Everything is very simplified as I am just testing.
I have an orders table with columns as such:
OrderNo PK, Identity specification
Line int PL
ProductID int
and a products table
ProductID int PK
An order entity object is instantiated and its properties
are populated with data from a form which is posted to an action method.
It is then saved to the orders table with the following code:
(DropDownList1Value) has value of an existing ProductID and "DropDownList1Value" is the id of the DropDownList element in view.
[HttpPost]
public ActionResult OrderProcessor()
{
int productId = int.Parse(Request.Form["DropDownList1Value"]);
var order = new Order();
order.ProductID = productId;
context.Orders.AddObject(order);
context.SaveChanges();
return View(order);
}
So the records that are inserted look as such:
Sorry, couldn't line up the values under their respective column name in this editor.
OrderNo Line ProductID
101 0 3
102 0 5
103 0 2
Where as I want something like this:
OrderNo Line ProductID
101 1 3
101 2 5
101 3 2
102 1 2
So I wish to know how can I modify the orders table so it
can have multiple records with same "OrderNo" and just increment for "Line" for diff ProductID's and how do I go about inserting such records with LinQ to Entities where
I will obviously have many ProductId from multiple DropDowLists
and they will all be for the one order.
Currently I have foreign key dependency on ProductID in Products table,
so no record in the Orders table can have ProductID which does not exists in the Products table.
I need to make the table depend on the whole key that is OrderNo + Line
and have the "Line" auto increment.
Or is there a much better way of implementing of what I am after here?
Thanks.

Let me first explain briefly what I understood.
There is an invoice, which contains several products for one order number.
and this is how your invoice looks like:
Order Number: 101
------------------
Sl. Products
1 3
2 5
3 2
Before answering I want to point out that you are taking OrderId from a form (That is from client side) This is a wrong and INSECURE approach. Let the order id be AutoGenerated by database.
I would suggest to tweak your database design a little.
Here is a solution that will work.
Note: I am consedering your database support Auto-Increment, for MS SQL replace it with IDENTITY, for Oracle you need to create a sequence.
Product (
id INT PK AUTO-INCREMENT
);
Order (
id INT PK AUTO-INCREMENT
user-id INT FK # user who purchased
### and other common details Like date of purchase etc.
);
Order-Detail (
id INT PK AUTO-INCREMENT
order-id INT FK # Common order id
pdt-id INT FK # product which was purchased.
);
When you make a purchase:
1. Insert a row in order table
2. Fetch the last inserted id
3. Insert order-id from last step and products which are purchased in Order-Detail table,
Fetch all the orders made by a user:
1. Read from order table.
Fetch all products purchased for an order:
1. Fetch details from Order-Detail
Note: You will get List of products purchased, Use Order-detail.id as "Line"
EDIT:
Thanx to HLGEM's comment
If you think price of a product may change then instead of updating the price add a new row to the table (and flag the old table so that it wont be visible, you can also have a column in new table pointing to old table), thus old purchase will point to old product and new orders will point to updated (new) row.
There is one more approach this problem:
store the current cost of product in order-detail table.
If you are facing difficulty understanding above solution here is another and simpler one.
In Order table, Make a composite primary key including OrderNo and Line.
Whenever inserting into database you will need to generate line number in your code, which you can do by runnign a loop over array of propduct being purchased.
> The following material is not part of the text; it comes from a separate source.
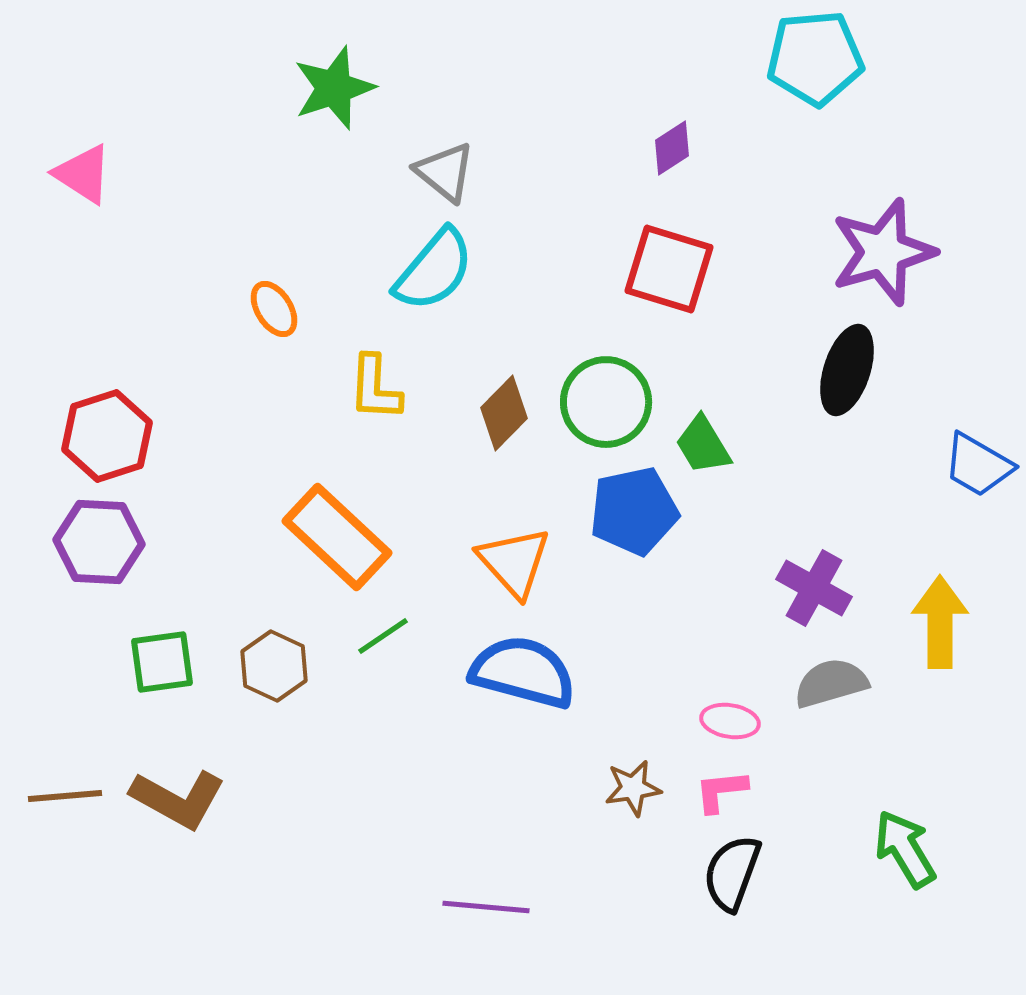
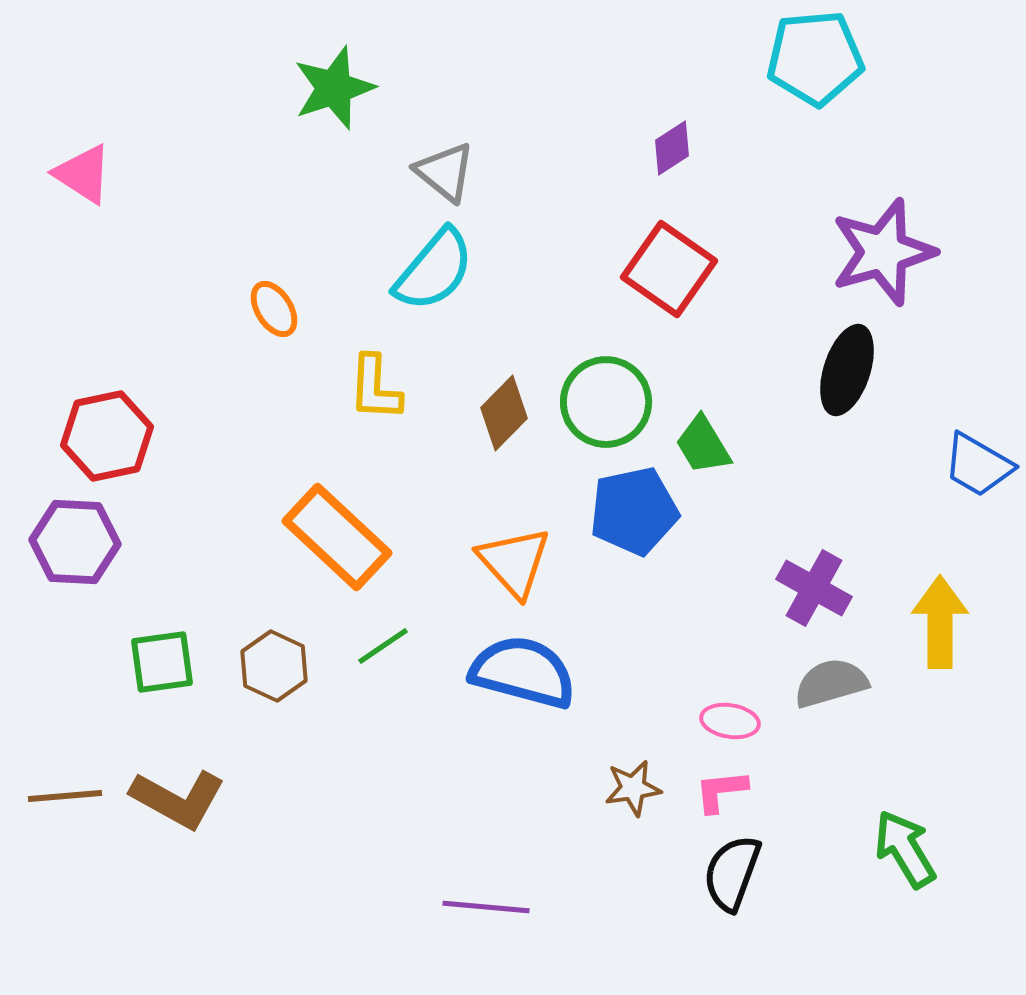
red square: rotated 18 degrees clockwise
red hexagon: rotated 6 degrees clockwise
purple hexagon: moved 24 px left
green line: moved 10 px down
I think it would be better to split your current Order table into two separate tables:
Order table
(PK, Identity specification) OrderId
Perhaps other fields like Invoice address, Delivery address, etc.
OrderLine table
(PK, Identity specification) OrderLineId
(FK to Order table) OrderId
(FK to Product table) ProductId
For both tables you have an Entity in your class model: class Order and class OrderLine and a one-to-many relationship between them, so Order has a collection of OrderLines.
Creating an order with all order lines would then look like this:
var order = new Order();
foreach (var item in collection)
{
var orderLine = new OrderLine()
// Get productId from your DropDownLists
orderLine.ProductId = productId;
order.OrderLines.Add(orderLine);
}
context.Orders.AddObject(order);
context.SaveChanges();
Edit
The MVC MusicStore Tutorial might also help for the first steps to create an order processing system with ASP.NET MVC and Entity Framework. It contains classes for orders and order details (among others) and explains their relationships.

How to automatically set the SNo of the row in MS SQL Server 2005?

I have a couple of rows in a database table (lets call it Customer). Each row is numbered by SNo, which gets automatically incremented by the identity property inherent in MS SQLServer. But when I delete a particular row that particular row number is left blank, but I want the table to auto correct itself.
To give you a example:
I have a sample Customer Table with following rows:
SNo CustomerName Age
1 Dani 28
2 Alex 29
3 Duran 21
4 Mark 24
And suppose I delete 3rd row the table looks like this:
SNo CustomerName Age
1 Dani 28
2 Alex 29
4 Mark 24
But I want the table to look like this:
SNo CustomerName Age
1 Dani 28
2 Alex 29
3 Mark 24
How can I achieve that?
Please help me out
Thanks in anticipation

As has been pointed out doing that would break anything in a relationship with SNo, however if your doing this because you need ordinal numbers in you presentation layer for example, you can pull off a [1..n] row number with;
SELECT ROW_NUMBER() OVER(ORDER BY SNo ASC), SNo, CustomerName, Age FROM Customer
Obviously in this case the row number is just an incrementing number, its meaningless in relation to anything else.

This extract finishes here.